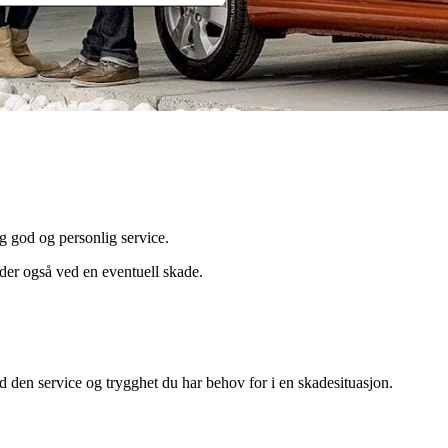
eg god og personlig service.
arder også ved en eventuell skade.
 den service og trygghet du har behov for i en skadesituasjon.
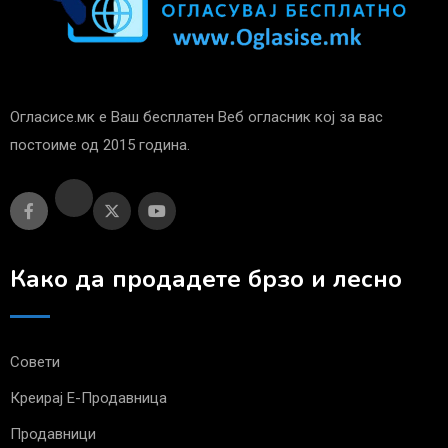
Огласисе.мк е Ваш бесплатен Веб огласник кој за вас
постоиме од 2015 година.
Како да продадете брзо и лесно
Совети
Креирај Е-Продавница
Продавници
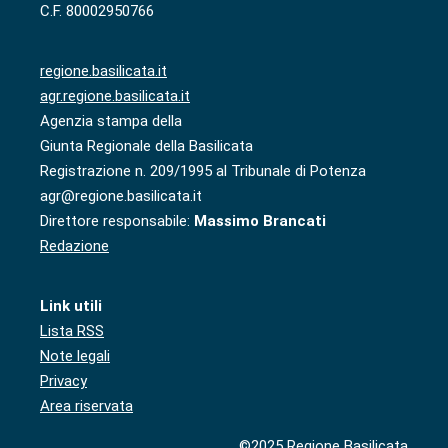
C.F. 80002950766
regione.basilicata.it
agr.regione.basilicata.it
Agenzia stampa della
Giunta Regionale della Basilicata
Registrazione n. 209/1995 al Tribunale di Potenza
agr@regione.basilicata.it
Direttore responsabile:
Massimo Brancati
Redazione
Link utili
Lista RSS
Note legali
Privacy
Area riservata
©2025 Regione Basilicata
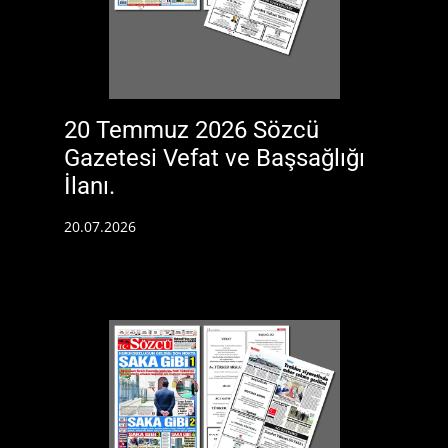
20 Temmuz 2026 Sözcü
Gazetesi Vefat ve Başsağlığı
İlanı.
20.07.2026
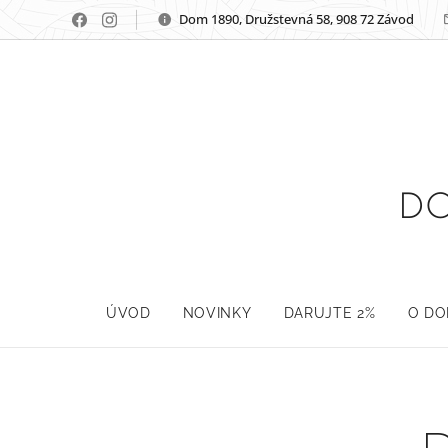
Dom 1890, Družstevná 58, 908 72 Závod
DO
ÚVOD
NOVINKY
DARUJTE 2%
O D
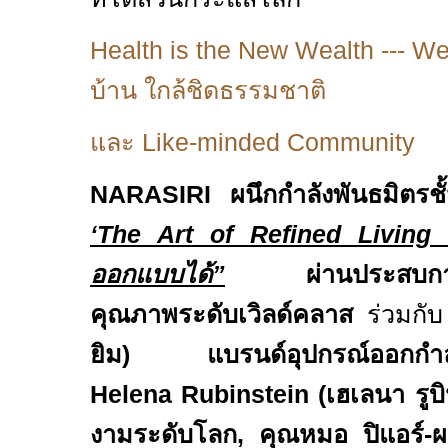
Health is the New Wealth --- W
บ้าน ใกล้ชิดธรรมชาติ
และ
Like-minded Community
NARASIRI
ผนึกกำลังพันธมิตร
‘The Art of Refined Living
ออกแบบได้
”
ผ่านประสบการ
คุณภาพระดับเวิลด์คลาส
ร่วมกั
ยิม) แบรนด์อุปกรณ์ออกกำลัง
Helena Rubinstein
(เฮเลนา รูบ
งามระดับโลก
,
คุณหมอ ปิแอร์
-
ผ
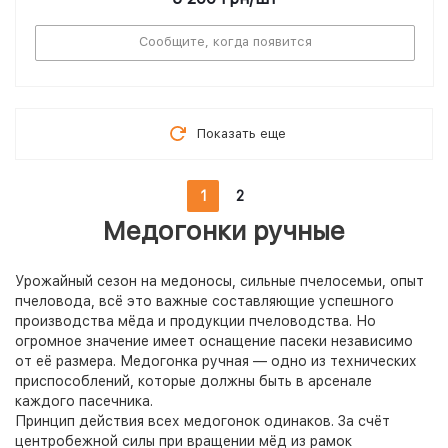
Сообщите, когда появится
Показать еще
1
2
Медогонки ручные
Урожайный сезон на медоносы, сильные пчелосемьи, опыт
пчеловода, всё это важные составляющие успешного
производства мёда и продукции пчеловодства. Но
огромное значение имеет оснащение пасеки независимо
от её размера. Медогонка ручная — одно из технических
приспособлений, которые должны быть в арсенале
каждого пасечника.
Принцип действия всех медогонок одинаков. За счёт
центробежной силы при вращении мёд из рамок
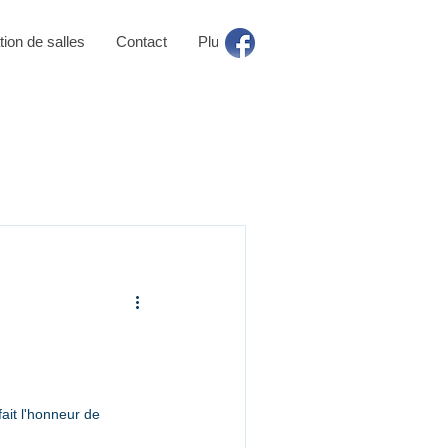
tion de salles
Contact
Plus
it l'honneur de 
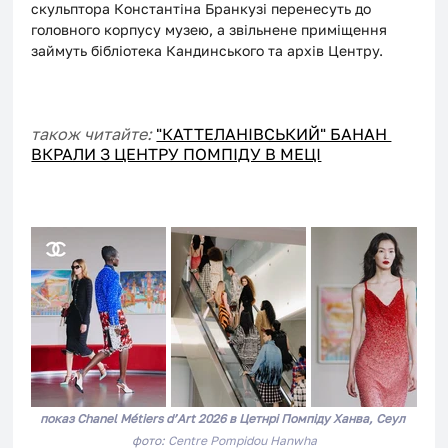
скульптора Константіна Бранкузі перенесуть до 
головного корпусу музею, а звільнене приміщення 
займуть бібліотека Кандинського та архів Центру.
також читайте: 
"КАТТЕЛАНІВСЬКИЙ" БАНАН 
ВКРАЛИ З ЦЕНТРУ ПОМПІДУ В МЕЦІ
показ 
Chanel Métiers d’Art 2026 в Цетнрі Помпіду Ханва, Сеул
фото: 
Centre Pompidou Hanwha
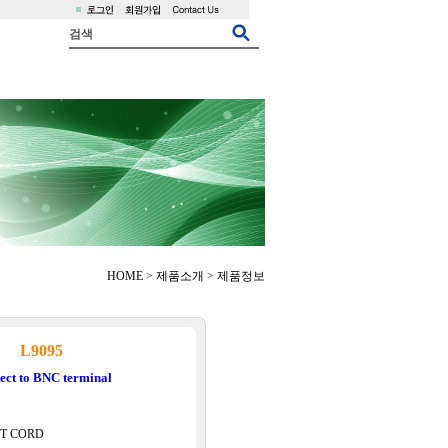
검색
HOME > 제품소개 > 제품정보
L9095
ect to BNC terminal
T CORD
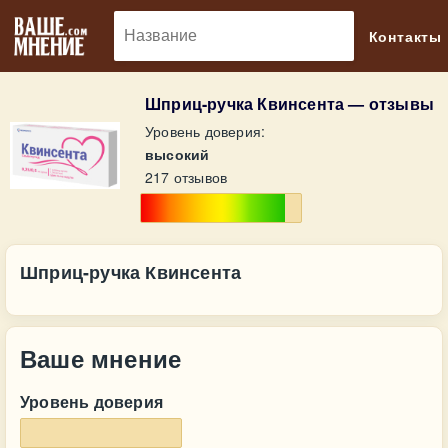
🔎
Контакты
Шприц-ручка Квинсента — отзывы
Уровень доверия:
высокий
217 отзывов
Шприц-ручка Квинсента
Ваше мнение
Уровень доверия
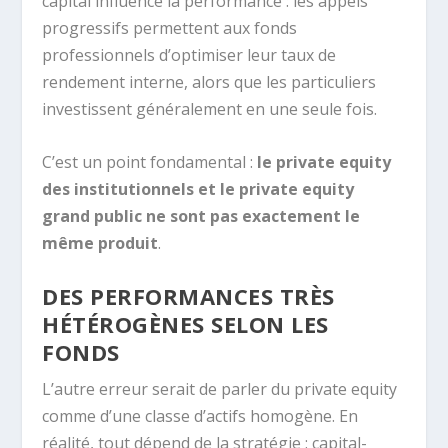
capital influence la performance : les appels
progressifs permettent aux fonds
professionnels d’optimiser leur taux de
rendement interne, alors que les particuliers
investissent généralement en une seule fois.
C’est un point fondamental :
le private equity
des institutionnels et le private equity
grand public ne sont pas exactement le
même produit
.
DES PERFORMANCES TRÈS
HÉTÉROGÈNES SELON LES
FONDS
L’autre erreur serait de parler du private equity
comme d’une classe d’actifs homogène. En
réalité, tout dépend de la stratégie : capital-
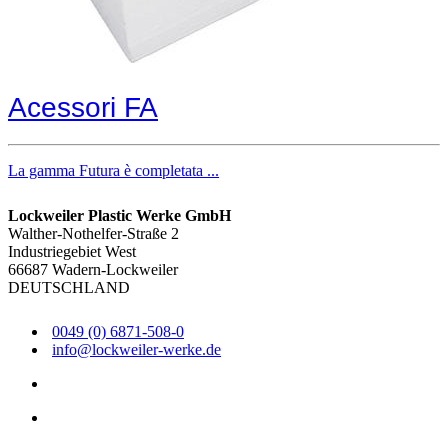
Acessori FA
La gamma Futura è completata ...
Lockweiler Plastic Werke GmbH
Walther-Nothelfer-Straße 2
Industriegebiet West
66687 Wadern-Lockweiler
DEUTSCHLAND
0049 (0) 6871-508-0
info@lockweiler-werke.de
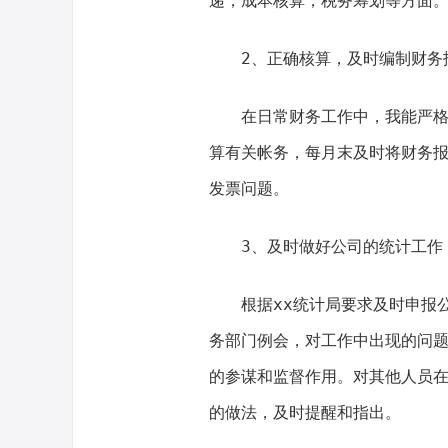
递，成本核算，税务筹划等方面
2、正确核算，及时编制财务报
在日常财务工作中，我能严格按
算有关帐务，每月末及时将财务
发票问题。
3、及时做好公司的统计工作
根据xx统计局要求及时申报公
务部门例会，对工作中出现的问
的参谋和监督作用。对其他人员
的做法，及时提醒和指出。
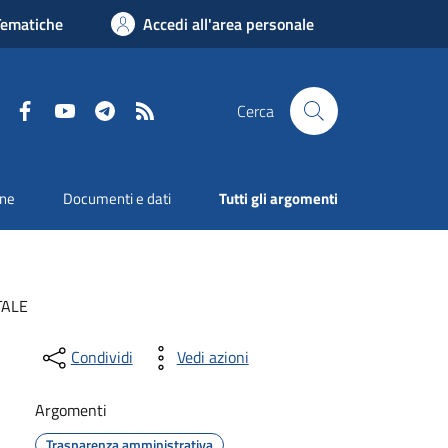
Tematiche
Accedi all'area personale
Facebook
YouTube
Telegram
RSS
Cerca
one
Documenti e dati
Tutti gli argomenti
TALE
Condividi
Vedi azioni
Argomenti
Trasparenza amministrativa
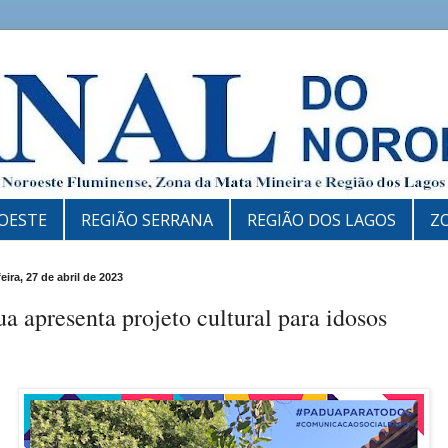
OESTE
REGIÃO SERRANA
REGIÃO DOS LAGOS
Z
eira, 27 de abril de 2023
a apresenta projeto cultural para idosos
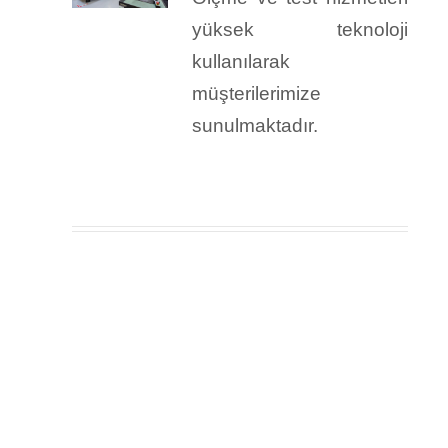
yüksek teknoloji
kullanılarak
müşterilerimize
sunulmaktadır.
○ ○ ○ ○ ○ ○ ○
*Task description*.
Repeat the data exactly. No pictures should appear.

*Solution*.
eg god og personlig service.
arder også ved en eventuell skade.
 den service og trygghet du har behov for i en skadesituasjon.
Огласисе.мк е Ваш бесплатен Веб огласник кој за вас
постоиме од 2015 година.
Како да продадете брзо и лесно
Совети
Креирај Е-Продавница
Продавници
C.F. 80002950766
regione.basilicata.it
agr.regione.basilicata.it
Agenzia stampa della
Giunta Regionale della Basilicata
Registrazione n. 209/1995 al Tribunale di Potenza
agr@regione.basilicata.it
Direttore responsabile:
Massimo Brancati
Redazione
Link utili
Lista RSS
Note legali
Privacy
Area riservata
©2025 Regione Basilicata
20 Temmuz 2026 Sözcü
Gazetesi Vefat ve Başsağlığı
İlanı.
20.07.2026
Dom 1890, Družstevná 58, 908 72 Závod
DO
ÚVOD
NOVINKY
DARUJTE 2%
O D
Health is the New Wealth --- W
บ้าน ใกล้ชิดธรรมชาติ
และ
Like-minded Community
NARASIRI
ผนึกกำลังพันธมิตร
‘The Art of Refined Living
ออกแบบได้
”
ผ่านประสบการ
คุณภาพระดับเวิลด์คลาส
ร่วมกั
ยิม) แบรนด์อุปกรณ์ออกกำลัง
Helena Rubinstein
(เฮเลนา รูบ
งามระดับโลก
,
คุณหมอ ปิแอร์
-
ผ
Сообщите, когда появится
Показать еще
1
2
Медогонки ручные
Урожайный сезон на медоносы, сильные пчелосемьи, опыт
пчеловода, всё это важные составляющие успешного
производства мёда и продукции пчеловодства. Но
огромное значение имеет оснащение пасеки независимо
от её размера. Медогонка ручная — одно из технических
приспособлений, которые должны быть в арсенале
каждого пасечника.
Принцип действия всех медогонок одинаков. За счёт
центробежной силы при вращении мёд из рамок
tion de salles
Contact
Plus
it l'honneur de 
скульптора Константіна Бранкузі перенесуть до 
головного корпусу музею, а звільнене приміщення 
займуть бібліотека Кандинського та архів Центру.
також читайте: 
"КАТТЕЛАНІВСЬКИЙ" БАНАН 
ВКРАЛИ З ЦЕНТРУ ПОМПІДУ В МЕЦІ
показ 
Chanel Métiers d’Art 2026 в Цетнрі Помпіду Ханва, Сеул
фото: 
Centre Pompidou Hanwha
검색
HOME > 제품소개 > 제품정보
L9095
ect to BNC terminal
T CORD
🔎
Контакты
Шприц-ручка Квинсента — отзывы
Уровень доверия:
высокий
217 отзывов
Шприц-ручка Квинсента
Ваше мнение
Уровень доверия
capital influence la performance : les appels
progressifs permettent aux fonds
professionnels d’optimiser leur taux de
rendement interne, alors que les particuliers
investissent généralement en une seule fois.
C’est un point fondamental :
le private equity
des institutionnels et le private equity
grand public ne sont pas exactement le
même produit
.
DES PERFORMANCES TRÈS
HÉTÉROGÈNES SELON LES
FONDS
L’autre erreur serait de parler du private equity
comme d’une classe d’actifs homogène. En
réalité, tout dépend de la stratégie : capital-
Acessori FA
La gamma Futura è completata ...
Lockweiler Plastic Werke GmbH
Walther-Nothelfer-Straße 2
Industriegebiet West
66687 Wadern-Lockweiler
DEUTSCHLAND
0049 (0) 6871-508-0
info@lockweiler-werke.de
递，成本核算，税务筹划等方面
2、正确核算，及时编制财务报
在日常财务工作中，我能严格按
算有关帐务，每月末及时将财务
发票问题。
3、及时做好公司的统计工作
根据xx统计局要求及时申报公
务部门例会，对工作中出现的问
的参谋和监督作用。对其他人员
的做法，及时提醒和指出。
Tematiche
Accedi all'area personale
Facebook
YouTube
Telegram
RSS
Cerca
one
Documenti e dati
Tutti gli argomenti
TALE
Condividi
Vedi azioni
Argomenti
Trasparenza amministrativa
OESTE
REGIÃO SERRANA
REGIÃO DOS LAGOS
Z
eira, 27 de abril de 2023
a apresenta projeto cultural para idosos
yüksek teknoloji
kullanılarak
müşterilerimize
sunulmaktadır.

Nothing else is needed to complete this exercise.